Federal Reserve Chairman Ben Bernanke said Wednesday the central bank could begin scaling back its stimulus programs by the end of the year if the economy shows continued signs of strengthening, especially in labor markets.

But, as he has for months, the Fed chief stopped well short of guaranteeing such a plan.

“With unemployment still high and declining only gradually, and with inflation running below the Committee's longer-run objective, a highly accommodative monetary policy will remain appropriate for the foreseeable future,” Bernanke said.

In his opening remarks during his semi-annual report to Congress, Bernanke said the U.S. job market will have to improve “significantly” for the Fed to start gradually decreasing its $85 billion a month bond purchase program known as quantitative easing.

As he said last month in comments that rattled markets for days, Bernanke said Wednesday that the bond purchase program could be wrapped up by mid-2014, if economic conditions warrant it.

Under such a scenario the unemployment rate would probably have dropped to around 7% by the time quantitative easing was concluded. The unemployment rate currently stands at 7.6%, a level Bernanke has described as “overstating” the health of the U.S. economy.

“The jobs situation is far from satisfactory,” Bernanke said in his prepared remarks. Still, the Fed believes the U.S. can eventually lower the unemployment rate to 5%.

Despite Bernanke’s mostly dovish tone Wednesday, some analysts believe the Fed has been too optimistic in its forecasts, and that any plans for scaling back its easy money policies will occur later rather than sooner.

“We simply think that the Fed will be disappointed in the results and will have to rethink its plans when the time comes to make a taper decision. Nothing in Bernanke’s testimony changes this view,” Paul Edelstein, director of financial economics for research firm HIS Global Insight, said in a note to clients.

Bernanke noted that the economic recovery has slowly pressed forward despite “headwinds” created by federal fiscal policy. Bernanke was referring to a payroll tax increase that cut into Americans’ take home pay in January and across-the-board federal budget cuts called sequestration that took effect in March.

Responding to questions from members of the House of Representative’s Financial Services Committee, Bernanke said fiscal policy set by Congress is “focusing a bit too much on the short run and not enough on the long run.” Instead, Congress should take more action to find a “sustainable path forward” for the long term.

Stocks weaved in and out of positive territory as Bernanke testified. The markets have veered up and down in recent months, depending on investors’ interpretation of Bernanke’s latest comments regarding plan for tapering off the Fed’s loose fiscal policies.

Bernanke once again emphasized that the Fed is not on a predetermined course, that the central bank will act according to the economic data as it is released.

Bernanke also defended the Fed’s communication of its plans. Without guidance from the Fed regarding the likelihood and timing of tapering, markets risked a dangerous buildup of “excessively risky positions.”

The Fed chief has said he and other Fed policy makers don’t want the markets to believe the central bank’s easy money policies will go on forever.

“I think the markets are beginning to understand our message,” Bernanke said Wednesday.

Low inflation was also addressed by Bernanke.
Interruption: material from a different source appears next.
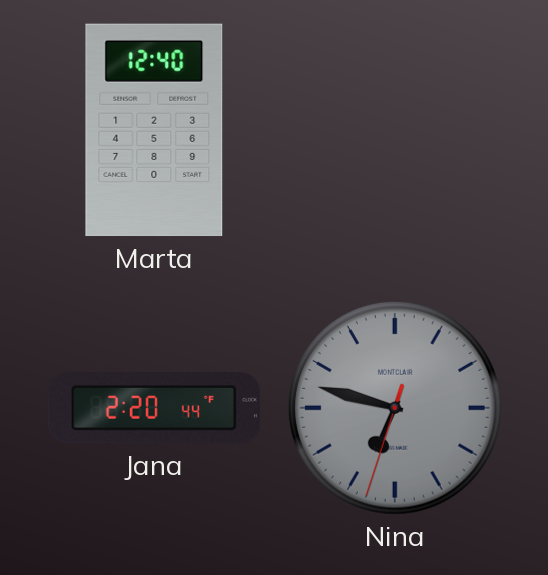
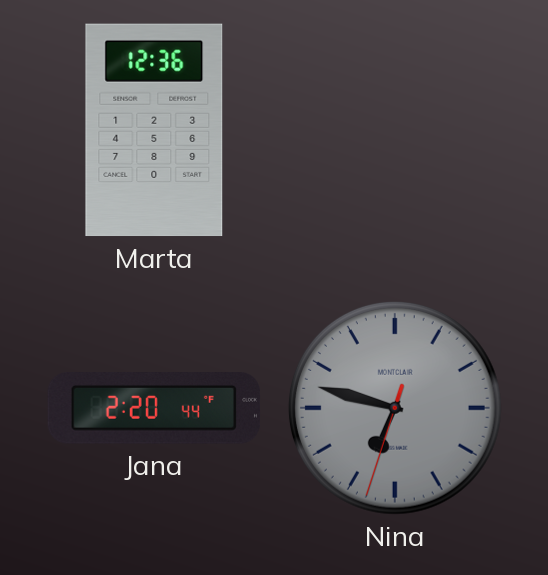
Marta: 12:40 -> 12:36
The Fed wants to see inflation rise to its target level of 2% because low inflation can be as dangerous as high inflation, causing economic stagnation.

Bernanke said the economy "remains vulnerable to unanticipated shocks," and confirmed plans to keep the Fed funds rate at its historically low level at least until unemployment hits 6.5%. The Fed lowered the key interest rate to a range of 0%-0.25% four and half years ago during the worst of the financial crisis. At the same time, the Fed has increased its balance sheet to nearly $3.5 trillion through bond purchases.
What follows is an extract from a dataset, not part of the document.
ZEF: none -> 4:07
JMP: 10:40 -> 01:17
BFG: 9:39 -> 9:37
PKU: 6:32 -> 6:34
“With the recovery still proceeding at only a moderate pace, the economy remains vulnerable to unanticipated shocks, including the possibility that global economic growth may be slower than currently anticipated,” he said.
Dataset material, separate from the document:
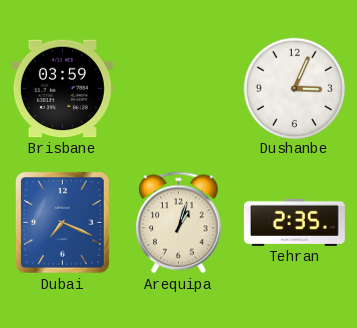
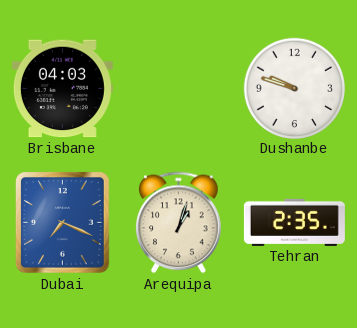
Brisbane: 03:59 -> 04:03
Dushanbe: 3:04 -> 9:48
The Fed believes its policies of low interest rates and pumping cash into the system through bond purchases will keep rates low on important loans such as car loans and mortgages, which will spur economic activity and give a lift to the broader economy. The policies appear to be working in the housing sector as prices have risen and construction of new homes has picked up in recent months.

In response to a question, Bernanke said he doesn’t believe Wall Street has benefited more from recent Fed policies than Wall Street. He said the Fed’s policies have been focused on creating jobs and strengthening sectors like housing that benefit all Americans.